The latest speech by Federal Reserve Chairman Powell contains a lot of information.
In simple terms, it means acknowledging that too much liquidity was provided in the past, and now they are preparing to gradually pull back, and the next step may involve paying more attention to employment.
1. Looking back: Generously admitting "the money was given out late"
Powell said that the crazy money printing (quantitative easing) to save the market during the pandemic in 2020 was necessary, but he also reflected: "Looking back now, it really was a bit prolonged."

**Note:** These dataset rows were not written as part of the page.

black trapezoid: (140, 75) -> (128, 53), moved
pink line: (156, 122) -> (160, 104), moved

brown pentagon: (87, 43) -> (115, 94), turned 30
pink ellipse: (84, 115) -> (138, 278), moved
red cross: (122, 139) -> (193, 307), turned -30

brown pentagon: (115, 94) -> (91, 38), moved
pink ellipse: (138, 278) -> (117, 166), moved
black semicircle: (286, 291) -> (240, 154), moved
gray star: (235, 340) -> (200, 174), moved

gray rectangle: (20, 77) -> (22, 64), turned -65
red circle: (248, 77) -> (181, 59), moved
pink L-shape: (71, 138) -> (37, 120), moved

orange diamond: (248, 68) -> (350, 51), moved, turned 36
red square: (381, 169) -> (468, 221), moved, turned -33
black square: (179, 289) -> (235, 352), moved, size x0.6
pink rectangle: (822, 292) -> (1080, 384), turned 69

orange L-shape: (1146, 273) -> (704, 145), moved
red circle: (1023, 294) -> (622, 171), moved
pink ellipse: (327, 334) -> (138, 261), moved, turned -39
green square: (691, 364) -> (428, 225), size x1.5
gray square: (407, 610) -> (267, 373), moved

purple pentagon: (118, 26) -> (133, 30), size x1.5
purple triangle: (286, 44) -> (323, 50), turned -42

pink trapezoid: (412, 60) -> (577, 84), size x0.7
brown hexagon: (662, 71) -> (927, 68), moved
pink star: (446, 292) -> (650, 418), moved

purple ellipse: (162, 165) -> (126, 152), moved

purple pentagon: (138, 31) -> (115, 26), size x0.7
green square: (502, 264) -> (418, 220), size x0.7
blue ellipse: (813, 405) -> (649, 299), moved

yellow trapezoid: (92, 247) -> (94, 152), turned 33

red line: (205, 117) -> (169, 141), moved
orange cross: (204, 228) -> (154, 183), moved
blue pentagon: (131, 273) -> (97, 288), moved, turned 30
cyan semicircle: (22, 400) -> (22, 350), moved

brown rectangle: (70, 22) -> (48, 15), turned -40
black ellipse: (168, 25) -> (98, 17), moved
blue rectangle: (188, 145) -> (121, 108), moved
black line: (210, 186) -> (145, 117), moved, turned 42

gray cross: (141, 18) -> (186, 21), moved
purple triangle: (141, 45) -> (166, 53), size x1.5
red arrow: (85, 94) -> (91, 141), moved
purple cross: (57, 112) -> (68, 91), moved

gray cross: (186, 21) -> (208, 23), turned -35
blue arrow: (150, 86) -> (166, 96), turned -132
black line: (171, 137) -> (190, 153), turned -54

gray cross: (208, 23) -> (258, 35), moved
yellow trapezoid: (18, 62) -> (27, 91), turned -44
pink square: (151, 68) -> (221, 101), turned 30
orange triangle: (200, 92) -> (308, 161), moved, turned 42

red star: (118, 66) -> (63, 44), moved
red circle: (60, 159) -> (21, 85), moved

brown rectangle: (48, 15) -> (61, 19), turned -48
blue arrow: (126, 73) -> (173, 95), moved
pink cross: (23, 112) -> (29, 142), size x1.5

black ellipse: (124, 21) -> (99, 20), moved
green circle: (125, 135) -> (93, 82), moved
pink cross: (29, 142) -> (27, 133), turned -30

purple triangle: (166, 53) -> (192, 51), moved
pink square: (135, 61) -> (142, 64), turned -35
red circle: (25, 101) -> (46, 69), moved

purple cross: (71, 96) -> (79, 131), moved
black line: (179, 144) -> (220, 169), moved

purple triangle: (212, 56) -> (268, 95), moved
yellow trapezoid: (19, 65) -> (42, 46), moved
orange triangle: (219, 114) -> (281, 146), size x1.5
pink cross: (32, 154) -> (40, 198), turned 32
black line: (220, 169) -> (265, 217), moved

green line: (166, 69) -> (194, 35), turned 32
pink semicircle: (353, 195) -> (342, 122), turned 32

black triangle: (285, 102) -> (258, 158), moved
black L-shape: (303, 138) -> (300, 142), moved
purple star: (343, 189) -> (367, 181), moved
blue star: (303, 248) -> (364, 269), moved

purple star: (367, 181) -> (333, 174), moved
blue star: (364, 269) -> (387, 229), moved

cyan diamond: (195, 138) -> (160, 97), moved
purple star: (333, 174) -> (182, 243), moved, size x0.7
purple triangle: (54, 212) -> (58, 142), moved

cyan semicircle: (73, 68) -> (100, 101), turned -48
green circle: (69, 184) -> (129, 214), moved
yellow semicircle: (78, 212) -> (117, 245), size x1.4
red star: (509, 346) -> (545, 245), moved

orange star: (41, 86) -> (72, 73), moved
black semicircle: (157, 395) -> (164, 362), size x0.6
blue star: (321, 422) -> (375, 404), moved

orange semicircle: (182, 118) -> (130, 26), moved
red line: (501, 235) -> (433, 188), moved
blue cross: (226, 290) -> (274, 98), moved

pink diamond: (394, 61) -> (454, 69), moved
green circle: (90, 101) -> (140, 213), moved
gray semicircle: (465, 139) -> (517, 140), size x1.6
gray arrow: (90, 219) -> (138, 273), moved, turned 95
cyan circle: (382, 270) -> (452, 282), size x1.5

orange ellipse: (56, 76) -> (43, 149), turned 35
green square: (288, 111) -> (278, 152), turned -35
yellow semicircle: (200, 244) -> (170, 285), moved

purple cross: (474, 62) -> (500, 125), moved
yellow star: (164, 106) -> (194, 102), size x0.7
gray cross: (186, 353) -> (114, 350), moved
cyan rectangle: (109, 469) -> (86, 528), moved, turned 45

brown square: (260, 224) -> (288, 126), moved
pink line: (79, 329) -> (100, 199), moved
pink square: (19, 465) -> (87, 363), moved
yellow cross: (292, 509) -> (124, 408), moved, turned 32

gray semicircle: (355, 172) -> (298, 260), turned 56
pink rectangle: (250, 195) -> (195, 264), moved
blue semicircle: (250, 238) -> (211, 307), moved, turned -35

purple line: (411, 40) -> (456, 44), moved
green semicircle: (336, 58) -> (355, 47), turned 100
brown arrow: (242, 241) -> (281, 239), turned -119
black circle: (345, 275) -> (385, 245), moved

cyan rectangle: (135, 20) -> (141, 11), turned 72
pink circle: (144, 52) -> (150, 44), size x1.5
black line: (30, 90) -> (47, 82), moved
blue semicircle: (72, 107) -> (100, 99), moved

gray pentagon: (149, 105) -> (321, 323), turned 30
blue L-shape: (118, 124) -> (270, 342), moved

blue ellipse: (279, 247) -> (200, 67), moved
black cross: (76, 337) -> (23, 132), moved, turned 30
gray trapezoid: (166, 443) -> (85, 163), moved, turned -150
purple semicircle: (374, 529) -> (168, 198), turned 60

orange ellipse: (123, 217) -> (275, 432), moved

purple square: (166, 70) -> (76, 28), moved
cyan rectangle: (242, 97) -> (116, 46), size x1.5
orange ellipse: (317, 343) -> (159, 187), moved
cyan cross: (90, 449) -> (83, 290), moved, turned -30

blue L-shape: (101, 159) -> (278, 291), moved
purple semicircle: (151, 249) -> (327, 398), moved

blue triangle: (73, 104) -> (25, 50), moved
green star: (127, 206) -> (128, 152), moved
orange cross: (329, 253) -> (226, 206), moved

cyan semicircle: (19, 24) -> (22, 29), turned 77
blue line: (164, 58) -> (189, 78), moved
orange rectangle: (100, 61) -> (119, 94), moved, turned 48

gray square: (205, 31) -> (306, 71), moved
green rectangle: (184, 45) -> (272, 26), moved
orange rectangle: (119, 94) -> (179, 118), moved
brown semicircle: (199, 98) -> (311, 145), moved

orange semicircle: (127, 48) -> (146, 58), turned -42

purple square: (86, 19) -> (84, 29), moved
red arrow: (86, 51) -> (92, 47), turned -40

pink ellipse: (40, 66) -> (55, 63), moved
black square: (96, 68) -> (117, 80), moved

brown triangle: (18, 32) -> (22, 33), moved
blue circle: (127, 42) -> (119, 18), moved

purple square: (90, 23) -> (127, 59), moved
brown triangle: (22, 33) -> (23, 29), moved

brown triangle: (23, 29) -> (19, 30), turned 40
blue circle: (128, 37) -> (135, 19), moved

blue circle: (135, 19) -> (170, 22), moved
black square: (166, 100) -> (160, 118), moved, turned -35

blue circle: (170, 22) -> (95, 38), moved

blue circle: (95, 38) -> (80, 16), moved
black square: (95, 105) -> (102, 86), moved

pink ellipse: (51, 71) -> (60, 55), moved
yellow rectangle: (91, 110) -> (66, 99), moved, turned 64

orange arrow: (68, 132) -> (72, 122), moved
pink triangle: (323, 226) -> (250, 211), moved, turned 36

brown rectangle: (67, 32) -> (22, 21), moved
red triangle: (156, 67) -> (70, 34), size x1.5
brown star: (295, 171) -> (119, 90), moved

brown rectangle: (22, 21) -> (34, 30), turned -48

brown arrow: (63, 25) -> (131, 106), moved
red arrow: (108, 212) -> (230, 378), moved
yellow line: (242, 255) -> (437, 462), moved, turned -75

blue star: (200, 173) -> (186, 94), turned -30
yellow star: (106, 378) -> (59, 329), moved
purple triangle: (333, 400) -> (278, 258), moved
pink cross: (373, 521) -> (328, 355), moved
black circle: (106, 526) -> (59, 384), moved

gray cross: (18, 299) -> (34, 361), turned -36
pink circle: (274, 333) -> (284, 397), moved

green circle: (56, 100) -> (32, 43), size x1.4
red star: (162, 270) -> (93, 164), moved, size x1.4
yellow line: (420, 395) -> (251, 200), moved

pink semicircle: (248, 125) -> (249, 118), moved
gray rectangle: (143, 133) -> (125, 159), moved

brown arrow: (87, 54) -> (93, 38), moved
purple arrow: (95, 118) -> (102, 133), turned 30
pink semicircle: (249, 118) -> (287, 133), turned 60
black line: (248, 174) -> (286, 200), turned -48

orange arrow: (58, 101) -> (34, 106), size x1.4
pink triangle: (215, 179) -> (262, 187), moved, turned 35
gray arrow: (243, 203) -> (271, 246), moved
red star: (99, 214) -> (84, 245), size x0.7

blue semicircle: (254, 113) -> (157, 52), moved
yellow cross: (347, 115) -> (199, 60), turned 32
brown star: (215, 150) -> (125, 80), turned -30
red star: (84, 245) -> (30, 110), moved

Why not stop in time? Afraid! Afraid that the market will crash like in 2013 and 2018, and when the liquidity is pulled, it will show you how it dies.
2. Planning Now: The Balance Sheet Reduction Enters the "Final Stage"
The Federal Reserve's "tightening" (balance sheet reduction) that started in 2022 is almost complete.
Powell stated: We will proceed cautiously to conclude, and will not drain the liquidity to avoid another "money shortage" in the market.
3. Looking to the Future: The Wind Has Changed, Employment is More Urgent than Inflation
Now in the eyes of the Federal Reserve, the situation has changed:
· Inflation: Although it is still a bit high, they believe it is a short-term phenomenon caused by tariffs and are not too concerned about long-term issues.
· Employment: The job market has明显降温, becoming more of a headache for them.
So, the policy is about to change! The focus is slowly shifting from "fighting inflation at all costs" to "preventing the job market from getting too cold." Continuing to cut interest rates is highly likely, but they will "take it step by step," without locking in a path in advance.